In sum, while this Big Data report is otherwise strong and balanced, I am really surprised that they cite a blog post as “evidence” while completely ignoring the JRC’s peer-reviewed scientific paper published in the Journal of the European Geosciences Union. Until counter-findings are submitted for peer review, the JRC’s results stand: unverified, non-representative crowd-sourced text messages from the disaster affected population in Port-au-Prince that were in turn translated from Haitian Creole to English via a novel crowdsourced volunteer effort and subsequently geo-referenced by hundreds of volunteers which did not undergo any quality control, produced a statistically significant, positive correlation with building damage.
In conclusion, “any challenge with utilizing Big Data sources of information cannot be assessed divorced from the intended use of the information. These new, digital data sources may not be the best suited to conduct airtight scientific analysis, but they have a huge potential for a whole range of other applications that can greatly affect development outcomes.”

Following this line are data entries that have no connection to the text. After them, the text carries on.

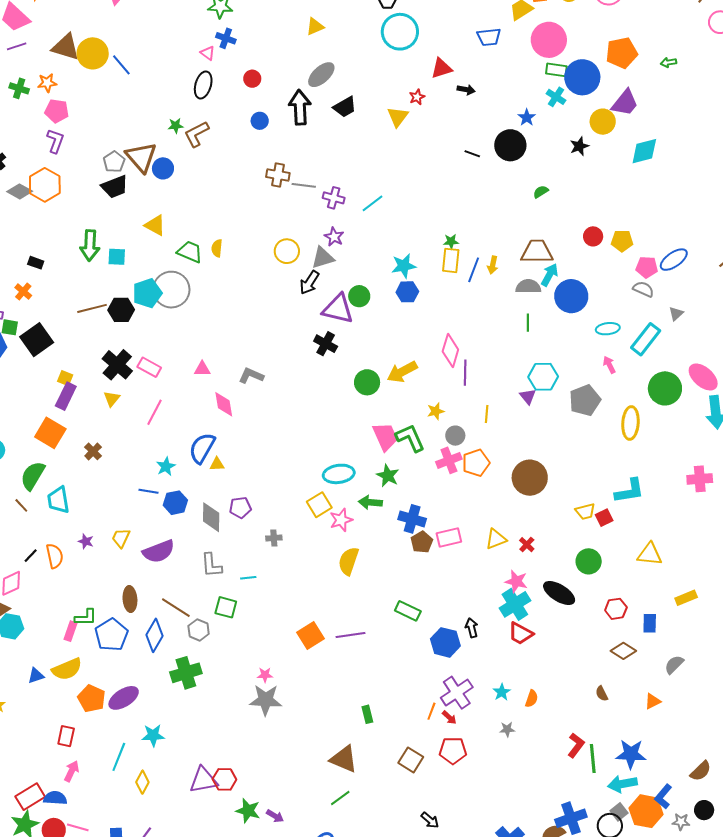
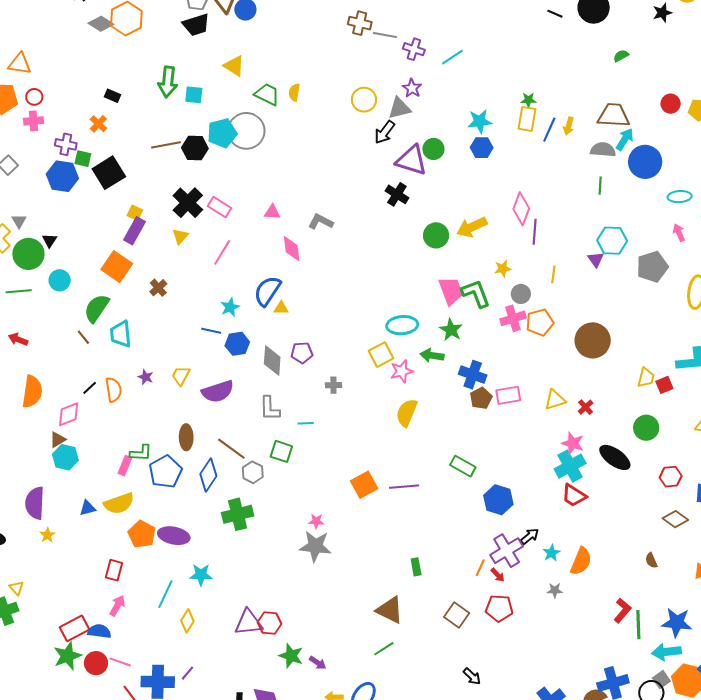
yellow trapezoid: (585, 511) -> (646, 378), turned -65
black arrow: (472, 628) -> (530, 536), moved, turned 60
purple ellipse: (124, 698) -> (174, 536), turned 40
orange semicircle: (532, 699) -> (581, 561), size x1.6

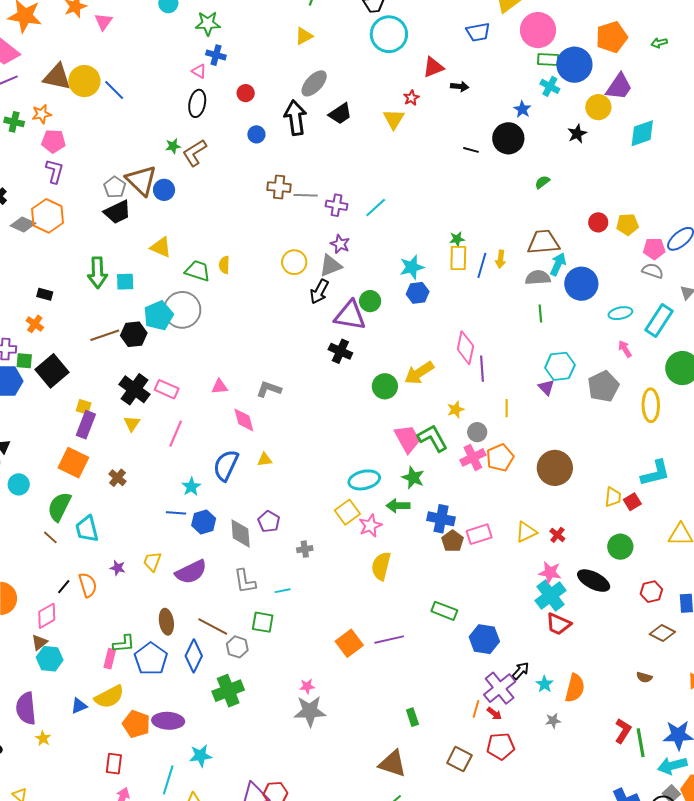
yellow triangle: (281, 308) -> (265, 460), moved
purple pentagon: (302, 353) -> (269, 521), turned -30
brown semicircle: (651, 560) -> (644, 677), turned -42

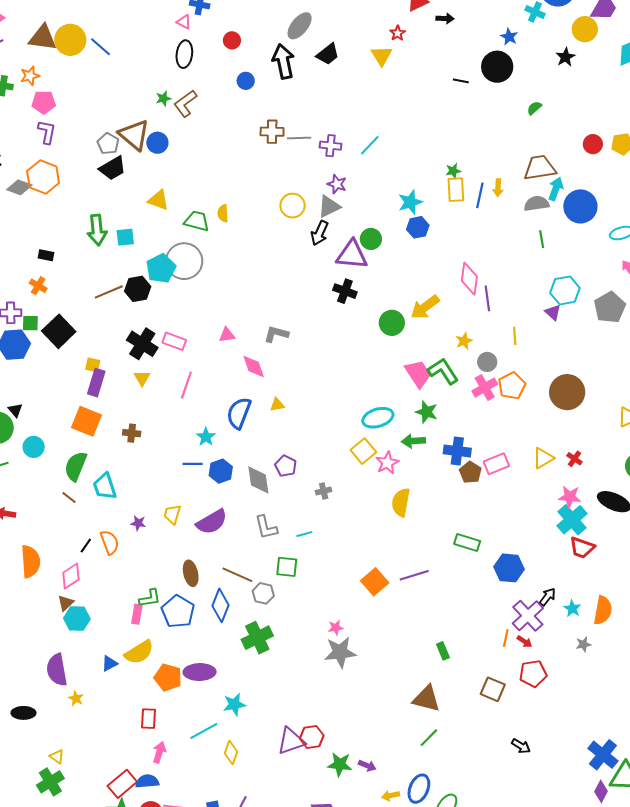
brown cross: (117, 478) -> (132, 433), turned -30
cyan line: (168, 780) -> (204, 731), turned 48

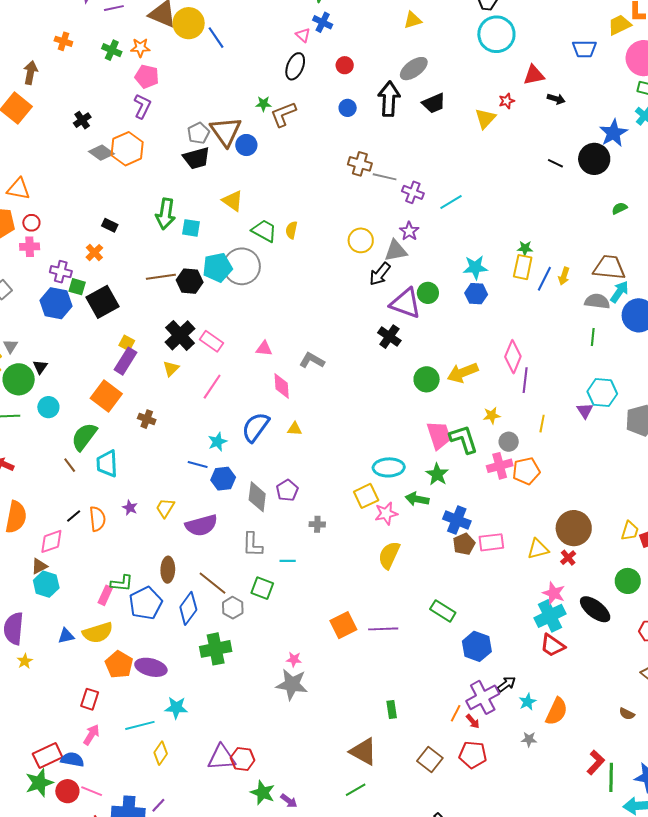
blue star: (509, 37) -> (613, 133), size x1.6
brown circle: (567, 392) -> (574, 528), moved

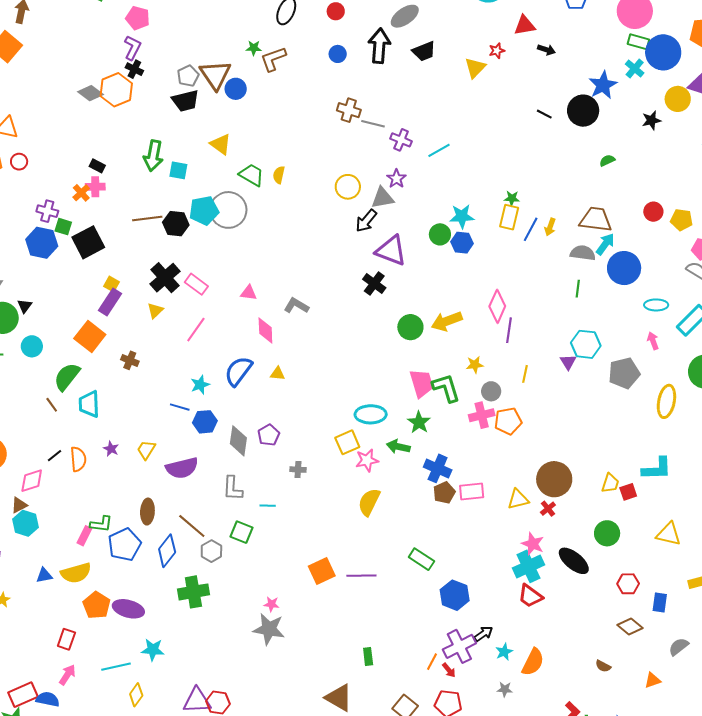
black cross: (82, 120) -> (134, 69), moved, turned -30
pink cross: (30, 247) -> (95, 187), moved
green circle: (428, 293) -> (440, 234), moved

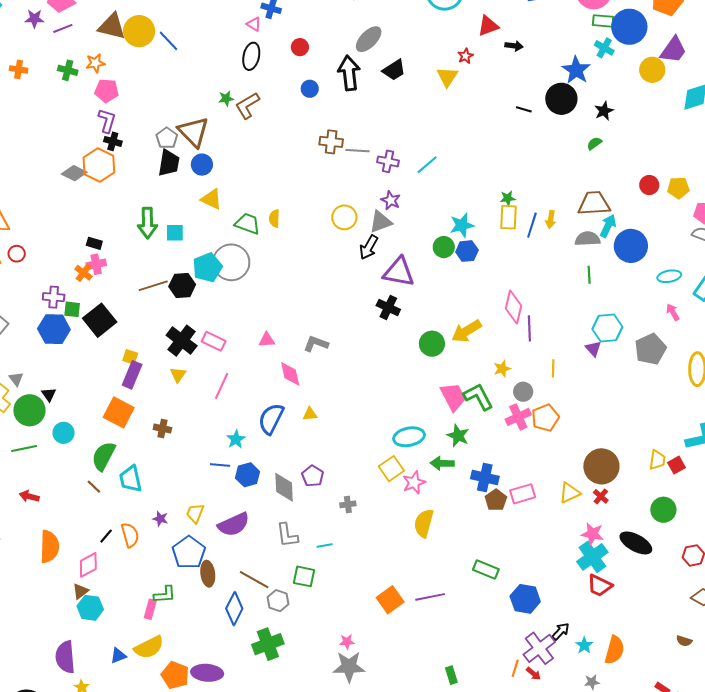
blue circle: (236, 89) -> (202, 165), moved
black trapezoid: (185, 101) -> (169, 163), turned -56
black star: (651, 120) -> (604, 111), moved
blue pentagon: (125, 545) -> (189, 552), moved

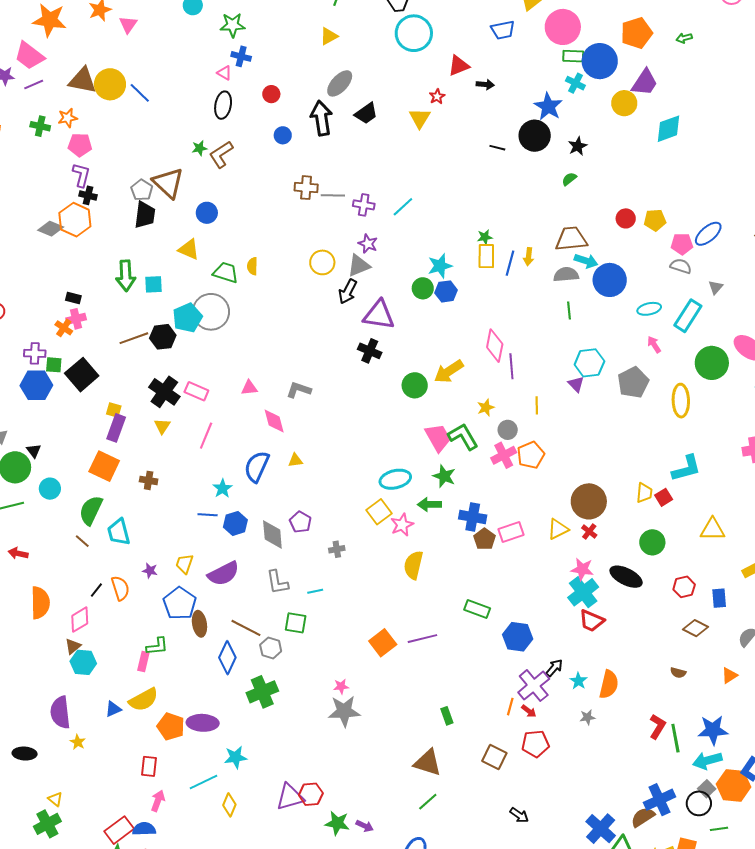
blue circle: (202, 165) -> (207, 213), moved
cyan arrow: (608, 226) -> (586, 261), turned 85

One such application is disaster response. Earlier this year, FEMA Administrator Craig Fugate, gave a superb presentation on “Real Time Awareness” in which he relayed an example of how he and his team used Big Data (twitter) during a series of devastating tornadoes in 2011:
“Mr. Fugate proposed dispatching relief supplies to the long list of locations immediately and received pushback from his team who were concerned that they did not yet have an accurate estimate of the level of damage. His challenge was to get the staff to understand that the priority should be one of changing outcomes, and thus even if half of the supplies dispatched were never used and sent back later, there would be no chance of reaching communities in need if they were in fact suffering tornado damage already, without getting trucks out immediately. He explained, “if you’re waiting to react to the aftermath of an event until you have a formal assessment, you’re going to lose 12-to-24 hours…Perhaps we shouldn’t be waiting for that. Perhaps we should make the assumption that if something bad happens, it’s bad. Speed in response is the most perishable commodity you have…We looked at social media as the public telling us enough information to suggest this was worse than we thought and to make decisions to spend [taxpayer] money to get moving without waiting for formal request, without waiting for assessments, without waiting to know how bad because we needed to change that outcome.”
“Fugate also emphasized that using social media as an information source isn’t a precise science and the response isn’t going to be precise either. “Disasters are like horseshoes, hand grenades and thermal nuclear devices, you just need to be close— preferably more than less.”